What this task involves ▸
If a line in the entries contains the word "Олександрович", list it.

The records ▸
+++++

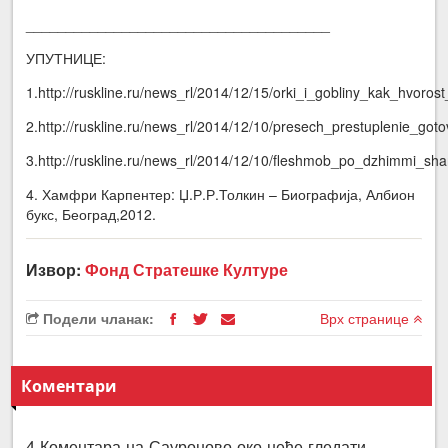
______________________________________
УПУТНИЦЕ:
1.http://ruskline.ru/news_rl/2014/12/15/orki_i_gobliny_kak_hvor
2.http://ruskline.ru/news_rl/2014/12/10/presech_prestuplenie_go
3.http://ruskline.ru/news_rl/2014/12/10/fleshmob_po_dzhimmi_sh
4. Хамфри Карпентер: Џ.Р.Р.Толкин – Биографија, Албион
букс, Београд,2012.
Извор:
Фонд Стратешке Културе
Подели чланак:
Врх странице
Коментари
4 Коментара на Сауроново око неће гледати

+++++

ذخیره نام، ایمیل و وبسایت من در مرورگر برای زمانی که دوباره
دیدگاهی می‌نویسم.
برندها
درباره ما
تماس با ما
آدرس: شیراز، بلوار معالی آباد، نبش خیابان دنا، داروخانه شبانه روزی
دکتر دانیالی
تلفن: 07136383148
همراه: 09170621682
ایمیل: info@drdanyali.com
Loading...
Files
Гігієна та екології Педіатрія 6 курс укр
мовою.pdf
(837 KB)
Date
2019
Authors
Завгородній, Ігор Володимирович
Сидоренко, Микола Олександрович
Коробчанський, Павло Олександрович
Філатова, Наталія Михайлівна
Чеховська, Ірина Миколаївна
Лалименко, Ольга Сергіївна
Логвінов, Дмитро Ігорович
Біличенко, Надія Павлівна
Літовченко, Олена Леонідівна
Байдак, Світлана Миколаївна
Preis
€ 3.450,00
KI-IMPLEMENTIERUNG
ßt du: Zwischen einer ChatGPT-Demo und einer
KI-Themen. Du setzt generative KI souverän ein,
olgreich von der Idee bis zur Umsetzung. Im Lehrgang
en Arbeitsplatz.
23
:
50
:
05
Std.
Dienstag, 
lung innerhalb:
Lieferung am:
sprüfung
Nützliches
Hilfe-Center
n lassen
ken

+++++

Answer space ▸
Сидоренко, Микола Олександрович
Коробчанський, Павло Олександрович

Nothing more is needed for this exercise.